Eppure si argomentava, si rispondeva. Oggi molti gioiellieri lasciano che a spiegare pietre ed oggetti siano le dichiarazioni fredde contenute nelle belle confezioni dei brand. Basta il nome, basta il certificato. Più che soddisfare la curiosità del pubblico, mi pare che lo si voglia piuttosto zittire, con supponenza più che con documentata autorevolezza. Ma un bel certificato serio, mettiamo d’un diamante, non zittisce un bel niente, semmai stimola la riflessione, provoca dibattito e comparazioni, induce ad approfondimenti. L’analista rileva titolo e capitoli di quell’avvincente racconto che ogni gemma proietterebbe sullo schermo se avesse avuto la possibilità di montare video. Ma in questa sintesi estrema si portano freddamente agli occhi del consumatore solo alcuni numeri e qualche giudizio. Dove finisce tutto il resto? Perché non si commentano i certificati?

 

 

 

E invece io amavo quei professori di biologia del liceo che dalla chimica del DNA arrivavano a parlare della vita; dai numeri freddi ti scaraventavano nell’esperienza di ogni giorno. Amavo parlare e amavo che mi si parlasse. Ma questa è poesia, diciamolo chiaramente. Il fatto è che oggi non abbiamo tanto interesse a raccontare o ascoltare storie. Abbiamo appaltato i racconti alle agenzie di marketing. E senza più riferimenti dubitiamo di tutto. La nostra vita quotidiana è spesso costituita da esperienze non autentiche, circondata da doppiogiochismo, opportunismo, machiavellismo. Cartelle pazze? O devo pagare?

 

 

 

Non siamo sicuri di cosa diavolo pensi il nostro vicino, il nostro collega, il nostro familiare; la TV celebra una sorta di vita parallela, i reality sono irreali e passiamo ore a guardare dei cuochi aspirando dal cellofan i pop corn. I politici possono serenamente negare quanto dichiarato la sera precedente. Siamo angosciati dalla quantità di espedienti messi in atto dalla società in cui viviamo in continua deroga ai principi morali, all’onestà, alla trasparenza, alle virtù. E scivoliamo nel cinismo perché stentiamo a concedere ancora la nostra fiducia. Con tante maschere non abbiamo più modo di riscontrare le facce vere.

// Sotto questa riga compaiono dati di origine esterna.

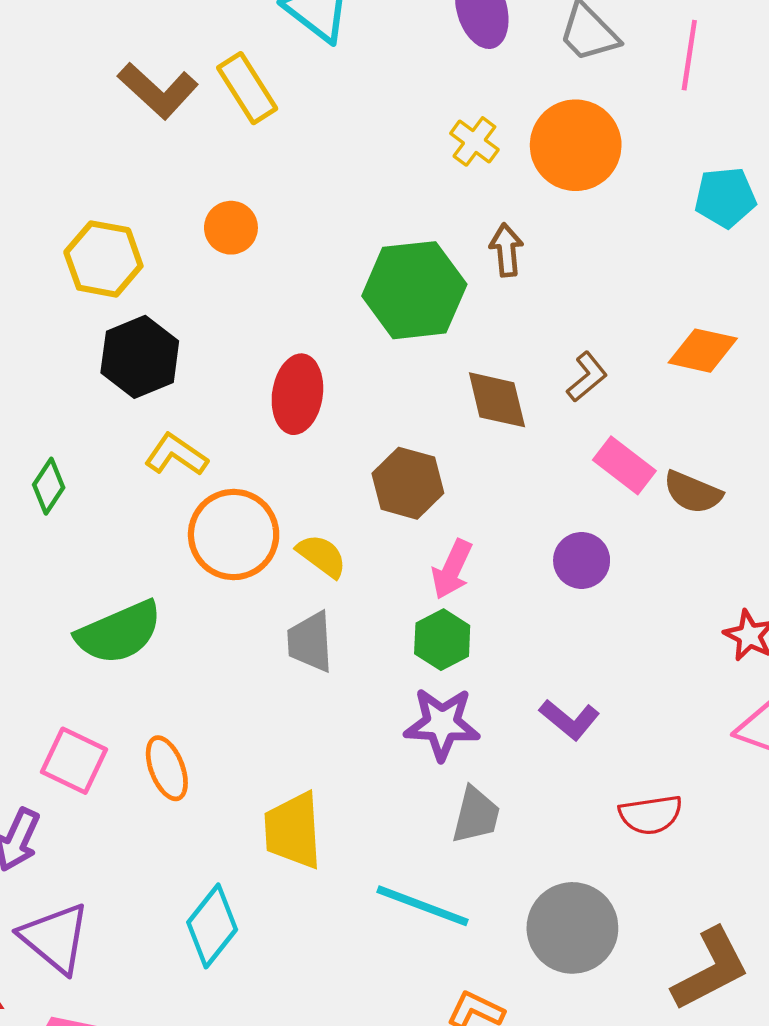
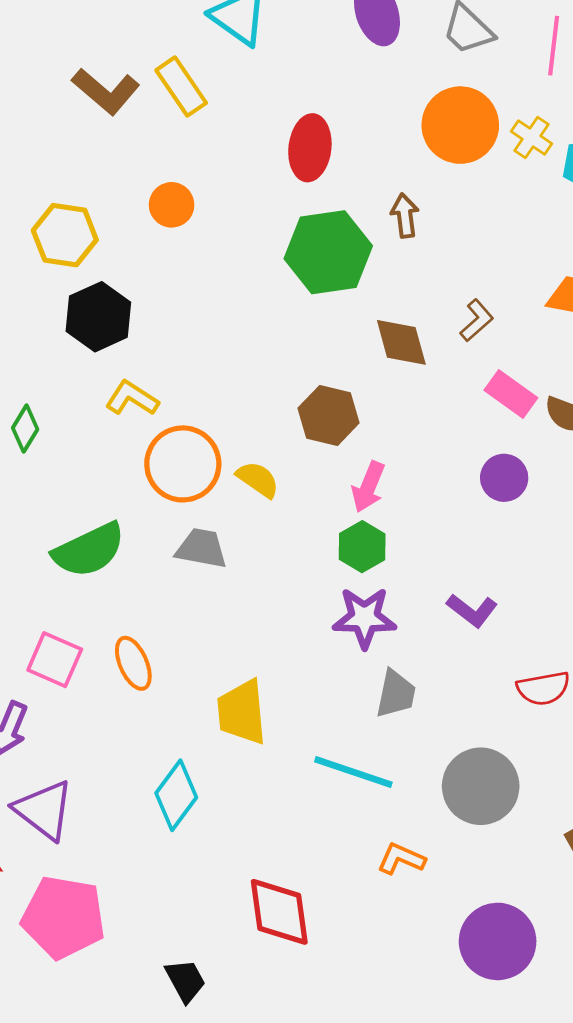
yellow cross: (474, 141) -> (532, 137), moved
red ellipse: (297, 394) -> (310, 148), moved
purple circle: (582, 560) -> (504, 478), moved
gray trapezoid: (310, 642) -> (201, 548), moved, turned 106

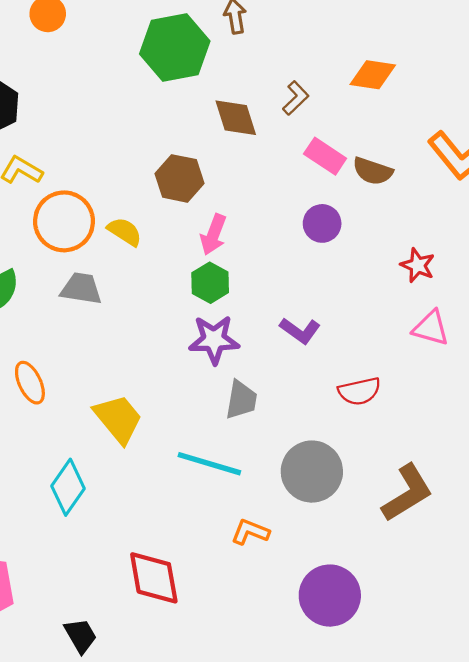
yellow trapezoid: (242, 712) -> (118, 419), turned 148

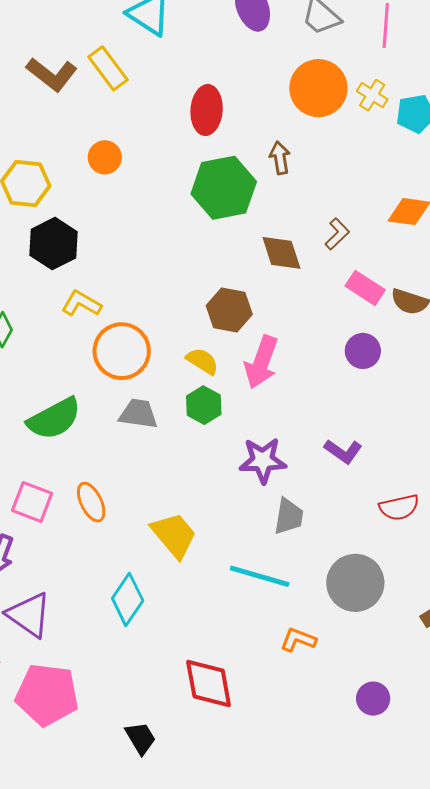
yellow semicircle: (125, 232) -> (202, 361), moved
pink arrow: (213, 235) -> (261, 362), size x1.4
green hexagon: (210, 283) -> (204, 405), moved
purple circle: (330, 596) -> (373, 699), size x0.6

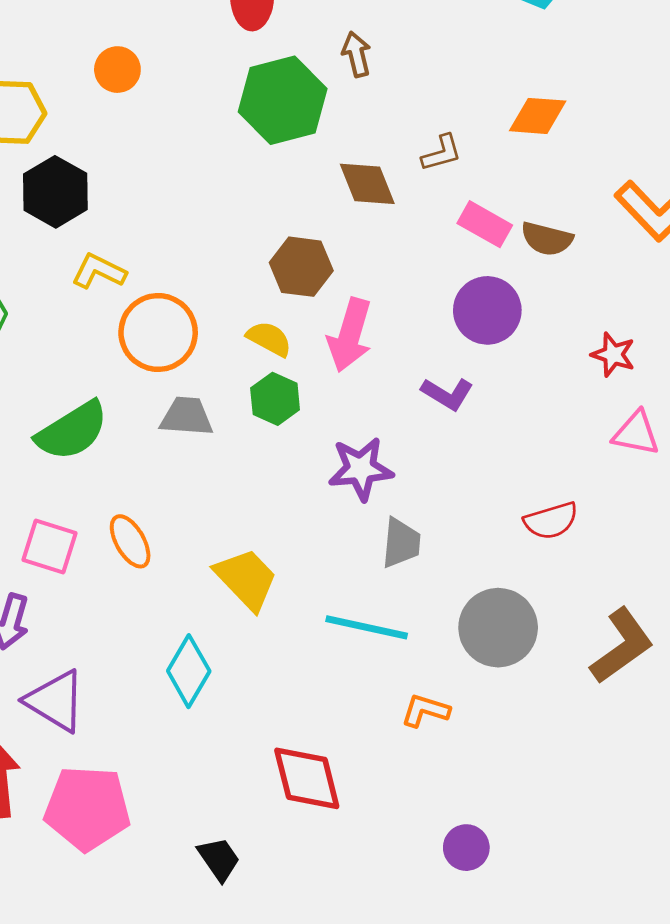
brown L-shape: (337, 234) -> (442, 153), turned 32
purple circle: (363, 351) -> (487, 310), size x1.4
purple L-shape: (343, 451) -> (447, 394), moved
purple circle: (373, 699) -> (466, 848), moved

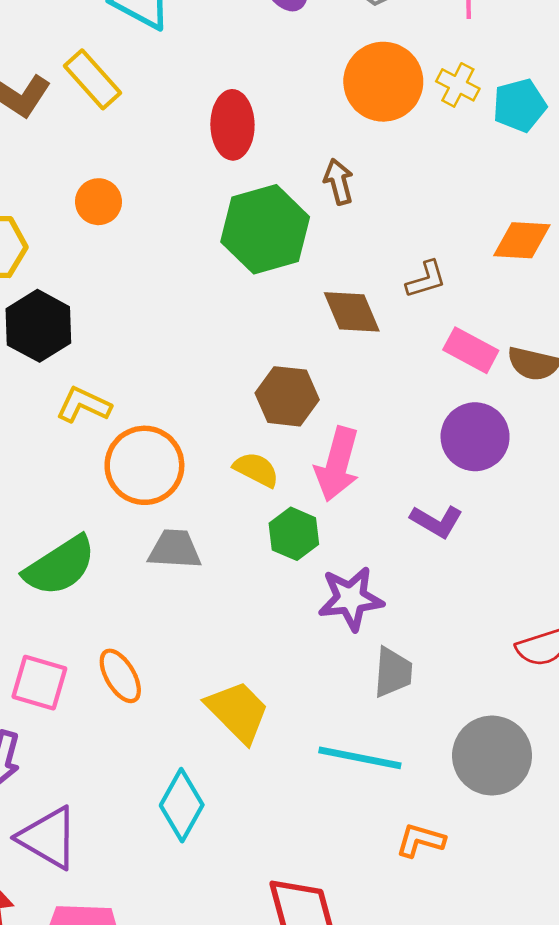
green hexagon: (275, 399) -> (294, 534), moved

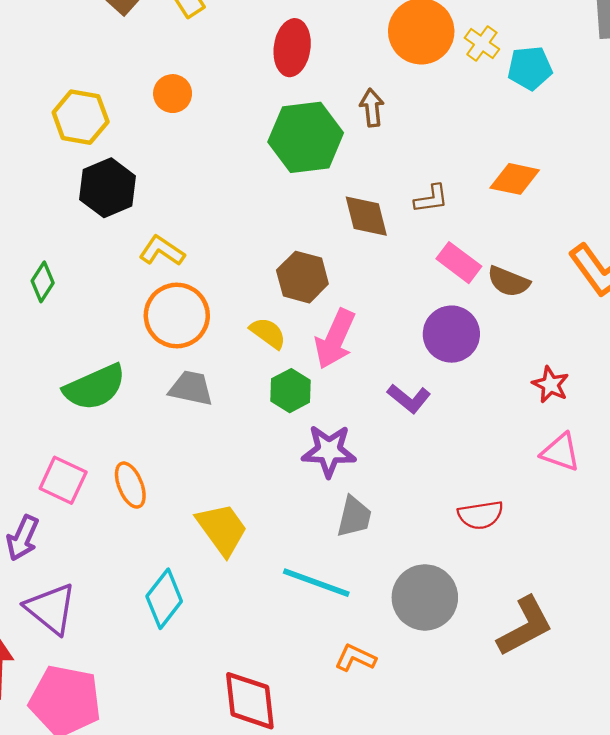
yellow L-shape: (84, 405) -> (162, 251), moved

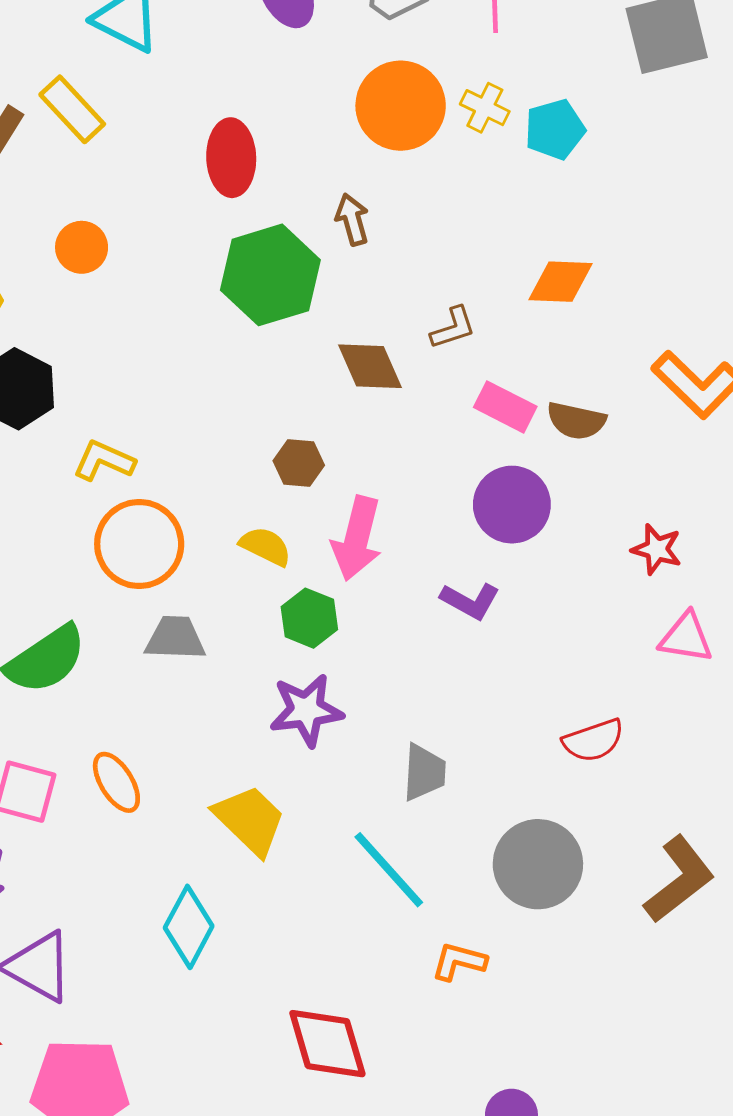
brown hexagon: (302, 277) -> (299, 463), size x0.7
purple star: (329, 451) -> (306, 710), moved
cyan line: (316, 583) -> (389, 870), turned 38

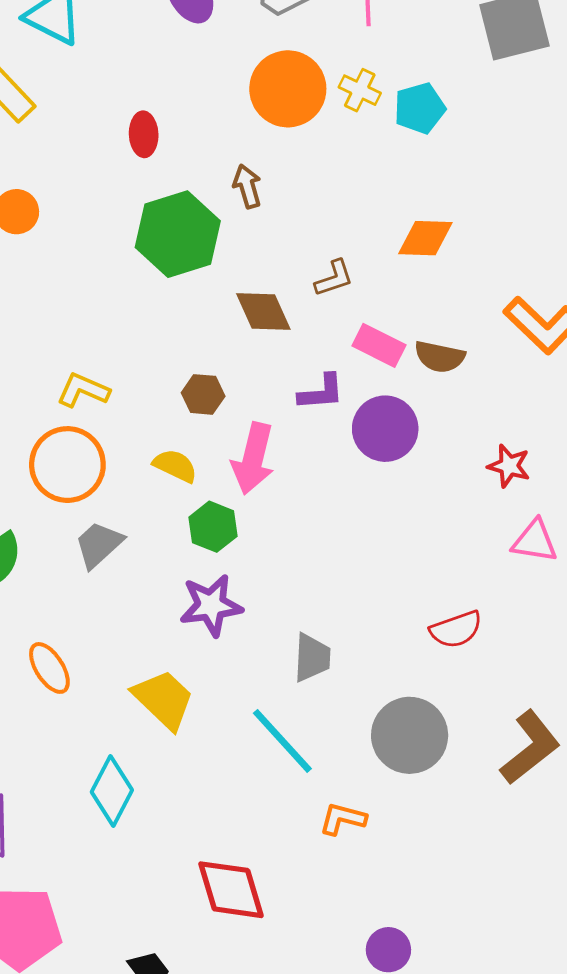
red ellipse: (231, 158) -> (144, 134), size x0.7
yellow L-shape: (104, 461) -> (83, 390), moved
purple L-shape: (470, 601) -> (321, 392), moved, turned -33
gray trapezoid: (175, 638) -> (99, 545), turned -44

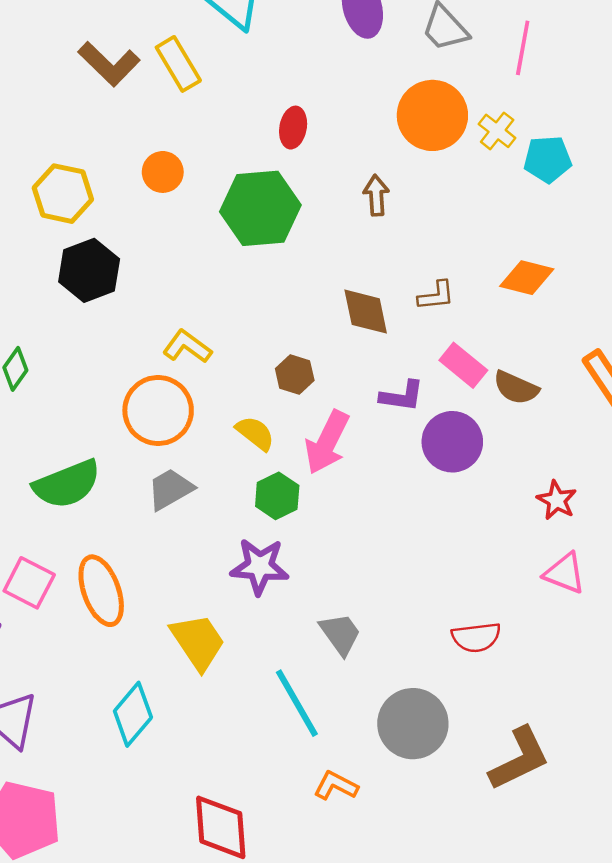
green hexagon: (178, 234) -> (260, 208), moved
gray trapezoid: (312, 658) -> (340, 634), turned -51
orange ellipse: (49, 668) -> (101, 591), size x1.4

Ed ecco che scattano gli anticorpi. Se sono me stesso, se uso parole mie voi continuate a dubitare? Ed allora io certifico. Se tutto è indistinto creiamo autorità riconosciute che garantiscano l’autenticità. E’ un riflesso condizionato che ci induce ad appaltare la veridicità non solo dei preziosi ma di tutti gli aspetti della nostra esperienza quotidiana (cibo biologico, cicli produttivi, sicurezza sul lavoro, impatto ambientale, smaltimento rifiuti e mille altri prodotti e servizi). Non possiamo più ricavare esperienze dirette dalla nostra vita di tutti i giorni. Non ci troviamo più in un insieme di tante certezze dalle quali si debbono isolare pochi truffaldini. Ci troviamo in un reticolo indistinto di tanti presunti falsi dai quali differenziarci con certificati, dichiarazioni, attestati di garanzia. Sappiamo ancora parlare senza carte?

 

 

Questo post è stato originariamente pubblicato su Trasparenze News il 31/03/2017.